まあ,新潟市の問題はなんとかなりました。

    ただ,外国政府の不動産に関する権利の取得に関する政令は外国政府に対する政令

    これでは,個人的な反日勢力が徒党を組んで,日本の水源地や自衛隊の基地周辺に土地を買うことを制限できないかも?



やはり,戦前の外国人土地法を拡充させた法律が欲しい。

ただ,翻って考えると,例えば民法学者は,法解釈としても
そこまで外国人の土地取得を自由にとは言っていないと思う。

ただでさえ,民法学者は,
「所有から利用へ」「物件から債権へ」という形で,
独占的な支配にかかる所有権を相対化しようと試みている。
(所有権の絶対性をできるだけ認めない方向で解釈や法政策を考える。)

中でも,民法の大家中の大家,
民法学者にとっても先生とあがめられた我妻先生は
その名著・民法講義Ⅰでも,大正時代にできた上記外国人土地法の趣旨を特に疑問視はしていない。

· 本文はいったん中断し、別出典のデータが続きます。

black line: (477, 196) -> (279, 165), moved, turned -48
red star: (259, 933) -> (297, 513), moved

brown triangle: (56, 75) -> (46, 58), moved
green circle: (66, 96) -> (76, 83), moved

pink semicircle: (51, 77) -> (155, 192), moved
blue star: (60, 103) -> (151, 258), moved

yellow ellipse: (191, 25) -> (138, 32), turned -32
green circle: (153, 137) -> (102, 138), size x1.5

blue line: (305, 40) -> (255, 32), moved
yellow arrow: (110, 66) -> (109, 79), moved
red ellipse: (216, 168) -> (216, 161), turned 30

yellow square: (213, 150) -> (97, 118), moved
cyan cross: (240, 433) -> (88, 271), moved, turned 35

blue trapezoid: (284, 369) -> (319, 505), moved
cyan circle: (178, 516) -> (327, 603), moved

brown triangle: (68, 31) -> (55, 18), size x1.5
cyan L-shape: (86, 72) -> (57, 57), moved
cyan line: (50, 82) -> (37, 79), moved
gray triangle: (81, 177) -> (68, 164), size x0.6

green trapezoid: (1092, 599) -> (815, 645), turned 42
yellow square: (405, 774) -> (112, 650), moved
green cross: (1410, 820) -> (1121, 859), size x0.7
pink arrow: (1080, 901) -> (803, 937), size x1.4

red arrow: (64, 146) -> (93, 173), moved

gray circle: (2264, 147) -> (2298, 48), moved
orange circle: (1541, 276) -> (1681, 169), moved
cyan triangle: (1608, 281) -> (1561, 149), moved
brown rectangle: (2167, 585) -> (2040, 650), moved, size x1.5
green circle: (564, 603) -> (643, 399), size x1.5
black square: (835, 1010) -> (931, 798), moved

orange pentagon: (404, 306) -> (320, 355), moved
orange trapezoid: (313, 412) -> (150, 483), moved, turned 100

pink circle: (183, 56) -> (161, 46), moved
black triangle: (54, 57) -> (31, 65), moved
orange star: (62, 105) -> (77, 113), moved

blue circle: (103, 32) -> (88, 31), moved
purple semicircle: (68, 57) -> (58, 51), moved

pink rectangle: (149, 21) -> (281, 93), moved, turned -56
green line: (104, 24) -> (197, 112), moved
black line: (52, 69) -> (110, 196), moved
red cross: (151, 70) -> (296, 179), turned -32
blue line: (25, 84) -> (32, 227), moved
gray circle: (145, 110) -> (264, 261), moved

そして,大戦中の土地取得制限等について,説明して曰く,
「人道主義的な立場からは、敵国人であるというだけの理由でその権利能力に制限を加うべきでないことは、いうまでもなく文明諸国の承認するところでである」
しかしながら,
「近時の戦争は、いわゆる総力戦であって、私人の財産関係も戦争の遂行に強い影響を及ぼすので、そのために、敵国人の取引能力ないし財産権享有の能力は、かえって制限される傾向を示すのではないかと想像される。」

我妻大先生は,外国人土地法の趣旨やこの現象等について少しも非難等はしていません。

少なくとも有事になれば中国人による土地取得制限は当然のことです。
 PDF→我妻民法講義Ⅰ外国人土地取得について

政府も早く,こうした立場に立って,ちゃんとした法整備をして欲しい。